Anton Marcks ließ sich von ihrem Auftreten als »Renate« berichten. Er nickte befriedigt mit dem zottigen Kopf. »Gut so,« sagte er, »aber es ist wegen der Gerechtigkeit! Was Gabi bekommt, muß Siby auch haben und umgekehrt.«

Sibylle war gar nicht für Gerechtigkeit, wenn dadurch etwas Greifbares verhindert wurde. Sie wollte nur nicht, daß die Kinder aus der zweiten Ehe zu kurz kämen.

Ein Schatten fegte über das Gesicht des Bildhauers. »Sie sind noch klein«, sagte er kurz.

Es wurde eine Zeit hin und her gesprochen. Schließlich einigte man sich darauf, daß der Vater seinen beiden Töchtern zusammen viertausend Mark geben würde. Es war ihre Sache, wie sie sich in die Summe teilten. »Wenn du Gabi deinen Teil zur Verfügung stellst, nimm wenigstens Zinsen von ihr!« sagte er. Die Mädels lachten. Sie konnten es sich nicht vorstellen, daß zwischen ihnen von Zinsen und derartigen unfaßlichen Dingen die Rede sein könnte.

»Gestern habe ich einen Brief von einem Herrn bekommen, der mich im Theater gesehen hat«, brachte Sibylle das Gespräch auf etwas anderes und sah ihren Vater an. »Er behauptete, daß ich eine auffallende Ähnlichkeit mit einigen altspanischen Bildern und Skulpturen hätte.«

»So!« sagte Anton Marcks gelangweilt. »Ich kannte eine Dame, die hatte ein Botticelli-Gesicht, und eine andre, die sah aus wie von Gainsborough. Es gibt immer Ähnlichkeiten. Was war das für ein Herr?«

»Ein Bankdirektor Durlacher. Er will mich heute am Bühnenausgang erwarten, um mir Photos zu zeigen.«

»Es ist keine sehr originelle Art der Anknüpfung. – Wie hat es dein Wessollek gemacht?« wandte der Vater sich an Gabi. »Auch über Ähnlichkeiten?«

Gabi lachte. Wenn Siby eine Herrenbekanntschaft machte, war das immer so romantisch. Bei ihr ging es viel einfacher zu. Sie dachte darüber nach, daß Vater sehr viel Geld haben mußte, wenn er so einfach viertausend Mark hergeben konnte. Auf einmal überlegte sie sich, daß sie nun danken mußte. Alle ihre Wünsche waren erfüllt worden. Sie würde heiraten können. Sie ärgerte sich über die Befangenheit, die hier immer über sie kam. Es war wie ein geheimes Einverständnis zwischen dem Vater und Sibylle, von dem sie sich ausgeschlossen fühlte. Vielleicht hatten die beiden längst alles miteinander beredet. Sie gab sich einen Ruck, ging auf den Vater zu, hob die Arme um seinen Hals und gab ihm einen Kuß. Sie hatte sich fest vorgenommen, ihn auf den Mund zu küssen. Im letzten Augenblick küßte sie ihn aber nur auf die Wange.

»Ich danke dir, Vater!«

Es kam frostig heraus wie mit zu trockenen Lippen.

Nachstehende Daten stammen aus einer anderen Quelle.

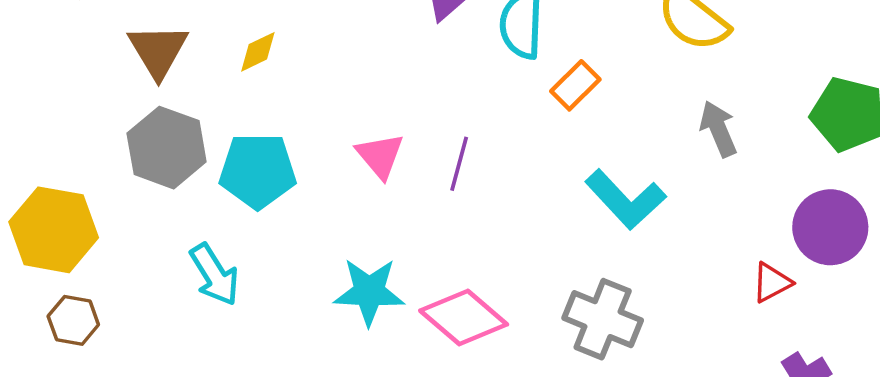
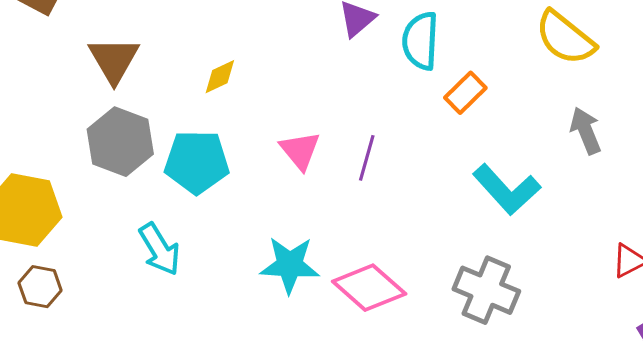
yellow diamond: (258, 52) -> (220, 77), moved

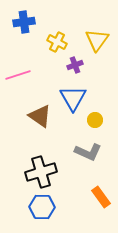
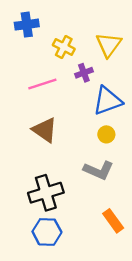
pink line: (18, 75) -> (42, 84), moved
blue triangle: (73, 98) -> (107, 101), moved, turned 40

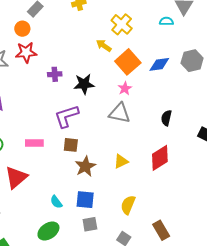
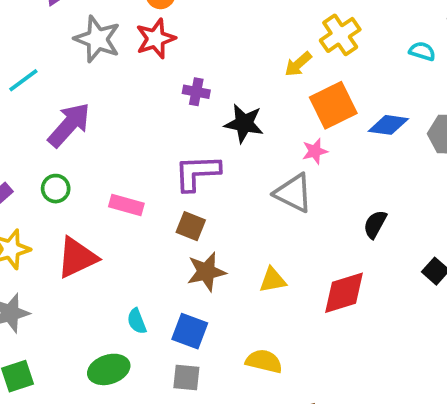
yellow arrow: (104, 46) -> (298, 64), turned -91
red star: (26, 52) -> (156, 39), turned -30
yellow semicircle: (128, 205) -> (264, 361), turned 66

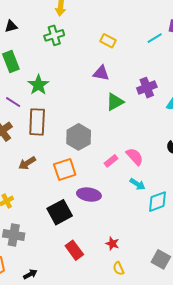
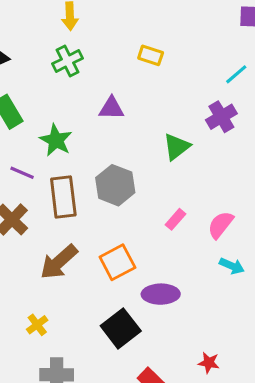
cyan line: (155, 38) -> (236, 74), moved
purple triangle: (101, 73) -> (111, 108), moved
gray hexagon: (79, 137) -> (115, 185), moved
pink semicircle: (135, 157) -> (221, 225), turned -90
pink rectangle: (111, 161) -> (176, 219), moved
brown arrow: (27, 163) -> (59, 262), size x1.5

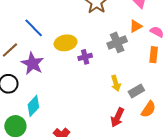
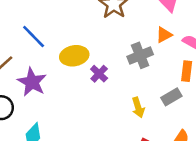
purple cross: (85, 57) -> (99, 74), turned -32
gray rectangle: (136, 91) -> (171, 97), moved

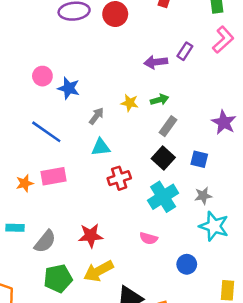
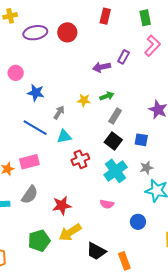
pink circle: (42, 76) -> (16, 73), moved
blue line: (46, 132) -> (35, 128), moved
gray semicircle: (45, 241) -> (30, 195), moved

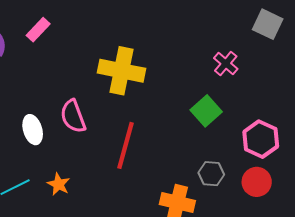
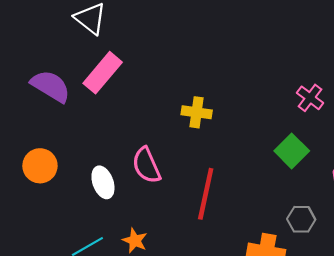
pink rectangle: (38, 30) -> (103, 73), size x1.5
yellow cross: (122, 71) -> (197, 112), size x0.6

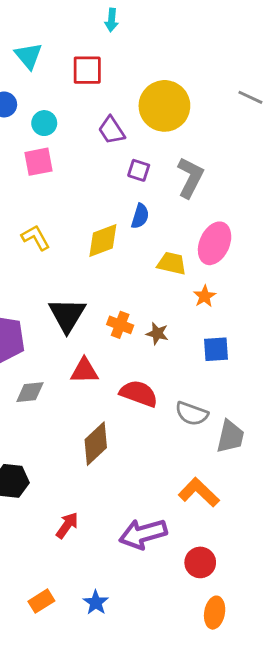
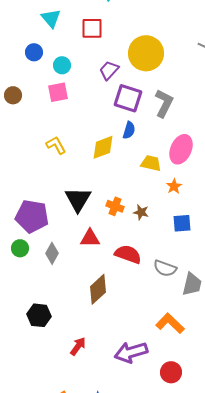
purple trapezoid: (111, 130) -> (109, 70), turned 75
purple square: (139, 170) -> (128, 98), size x1.8
gray diamond: (30, 392) -> (52, 253), turned -55

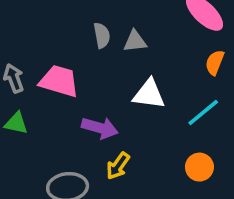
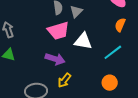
gray triangle: (135, 41) -> (76, 11), turned -40
pink trapezoid: (59, 81) -> (58, 31), moved, turned 145

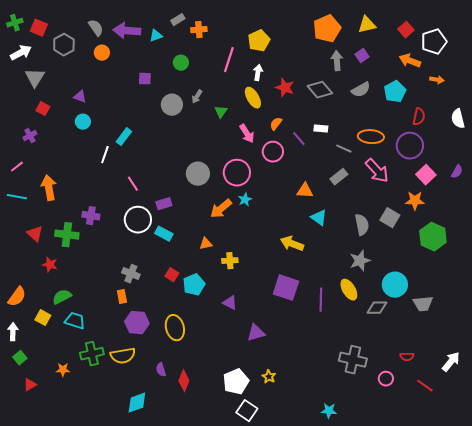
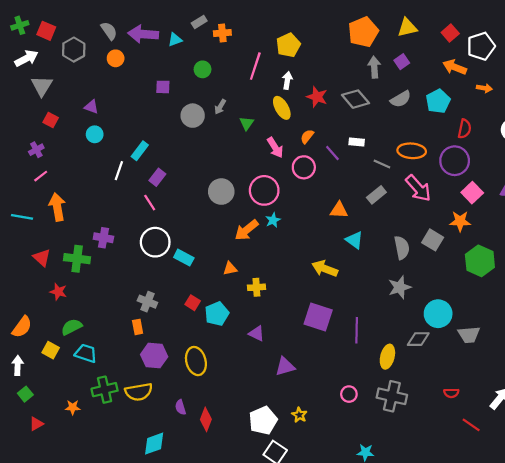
pink line: (17, 167) -> (41, 176), moved
purple rectangle: (164, 204) -> (157, 177), moved, turned -35
yellow ellipse: (349, 290) -> (387, 357), moved, turned 45
pink circle: (386, 379) -> (349, 394), moved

»Bitte schön, mein Kind!« sagte Anton Marcks. Auch das war ganz trocken gesagt. Auf einmal wußte Gabi, daß das geschenkte Geld nichts mit ihr zu tun hatte. Sie empfing nur den Segen, weil sie bei ihrer Mutter wohnte. Der Vater warf das Geld aus, wenn es nur in Richtung der kleinen Wohnung nach Schöneberg flog. Vielleicht ließ er die blonde Frau und die kleinen Bambinos dafür darben. Zum erstenmal fühlte sie, daß dieser breite blonde Riese noch immer ihre Mutter liebte. Sie verstand alles: ihn, aber noch viel mehr ihre wunderschöne zarte Mutter, daß sie dieses heitere und ruhige Gesicht nicht mehr küssen mochte und sich nach dem andern bangte.

»Ich danke dir sehr herzlich, Vater!« sagte sie.

Sie tranken den Mokka zu Ende, der unten ganz dick in der Tasse war und fast gekaut werden mußte. Als sie fortgingen, schloß ihnen die blonde Frau die Tür auf. Gabi sah zum erstenmal, daß sie ein ärmliches und geflicktes Kleid anhatte. Sie ertappte sich dabei, daß die Frau ihr deswegen nicht leid tat, sondern daß sie sie ein wenig verachtete. Merkwürdig!